Working with text

Let’s get into the nitty gritty of dealing with text in digital publications. We’ll cover practical tips for dealing with special characters, links, cross-references, capitalisation, and mathematics.

Special characters: fonts, Unicode glyphs and markup

Character encoding and unicode

Character encoding is about the most technical thing we’re going to cover.

  1. Computers are binary. That means that at their core they only have two modes: on and off. We humans refer to these two modes as ‘yes and no’, or ‘true and false’, or ‘one and zero’. Everything computers do must be reduced, ultimately, to a series of switches from one to the other. When we humans write these switches, we use 1 for on and 0 for off.
  2. So, in computing, every character is represented as a pattern of ones and zeros, e.g. 01000001 can represent the letter ‘A’, and 01000010 the letter ‘B’.
  3. There are many characters to encode in this way. Over the years, various organisations have established different official sets of characters.

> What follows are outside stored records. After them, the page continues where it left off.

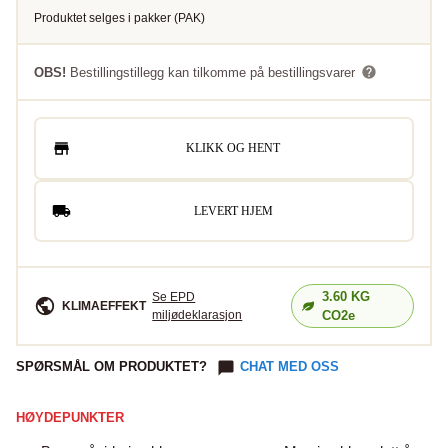
Produktet selges i
pakker
(
PAK
)
OBS!
Bestillingstillegg kan tilkomme på bestillingsvarer
KLIKK OG HENT
LEVERT HJEM
3.60
KG
Se EPD
KLIMAEFFEKT
miljødeklarasjon
CO2e
SPØRSMÅL OM PRODUKTET?
CHAT MED OSS
HØYDEPUNKTER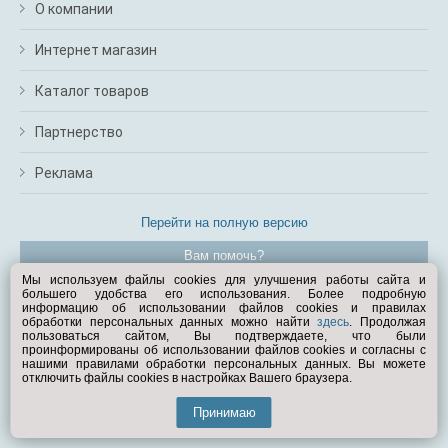
О компании
Интернет магазин
Каталог товаров
Партнерство
Реклама
Перейти на полную версию
Вам помочь?
Мы используем файлы cookies для улучшения работы сайта и
большего удобства его использования. Более подробную
© Exist.ru 1998—2026
информацию об использовании файлов cookies и правилах
обработки персональных данных можно найти
здесь
. Продолжая
пользоваться сайтом, Вы подтверждаете, что были
проинформированы об использовании файлов cookies и согласны с
нашими правилами обработки персональных данных. Вы можете
отключить файлы cookies в настройках Вашего браузера.
Принимаю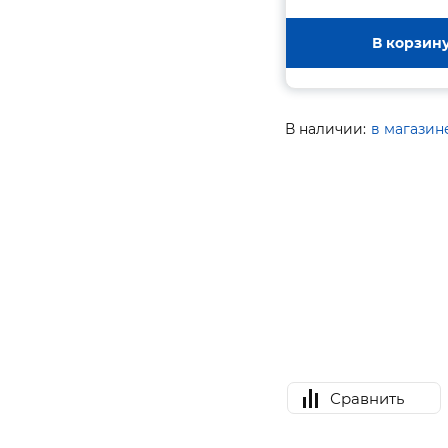
В корзин
В наличии:
в магазин
Сравнить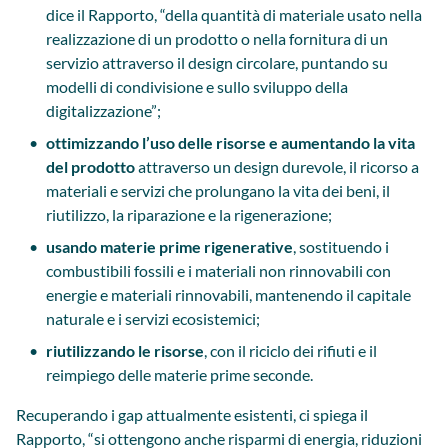
dice il Rapporto, “della quantità di materiale usato nella
realizzazione di un prodotto o nella fornitura di un
servizio attraverso il design circolare, puntando su
modelli di condivisione e sullo sviluppo della
digitalizzazione”;
ottimizzando l’uso delle risorse e aumentando la vita
del prodotto
attraverso un design durevole, il ricorso a
materiali e servizi che prolungano la vita dei beni, il
riutilizzo, la riparazione e la rigenerazione;
usando materie prime rigenerative
, sostituendo i
combustibili fossili e i materiali non rinnovabili con
energie e materiali rinnovabili, mantenendo il capitale
naturale e i servizi ecosistemici;
riutilizzando le risorse
, con il riciclo dei rifiuti e il
reimpiego delle materie prime seconde.
Recuperando i gap attualmente esistenti, ci spiega il
Rapporto, “si ottengono anche risparmi di energia, riduzioni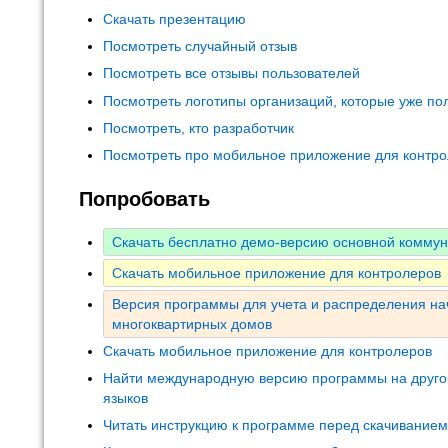
Скачать презентацию
Посмотреть случайный отзыв
Посмотреть все отзывы пользователей
Посмотреть логотипы организаций, которые уже по
Посмотреть, кто разработчик
Посмотреть про мобильное приложение для контр
Попробовать
Скачать бесплатно демо-версию основной комму
Скачать мобильное приложение для контролеров
Версия программы для учета и распределения на
многоквартирных домов
Скачать мобильное приложение для контролеров
Найти международную версию программы на друго
языков
Читать инструкцию к программе перед скачивание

The most important character set is called Unicode, which is a list of about 100 000 characters (and growing, especially with emojis).
  4. Us humans must then agree on which particular sequences of 1s and 0s represent each of those characters. The most common sequences for encoding characters in the Unicode set is called UTF-8.
  5. In theory, every computer file should note its character encoding in its code, so that your computer knows which characters to display for its 1s and 0s. This is not always the case.
  6. If you open a document, or a web page or ebook, and the characters look wrong, it’s usually because the document and your computer are using different character encoding. Usually, if your software lets you decide what encoding to use, you can switch to the correct encoding for the file you’ve opened, and the characters will then appear correctly.

When we’re working in simple English, we rarely have to worry. Just keep going and computers will do the work.

When we’re working with special characters – anything beyond the Latin alphabet, numbers and English punctuation – it’s critical that we use Unicode characters, and use UTF-8 encoding wherever possible.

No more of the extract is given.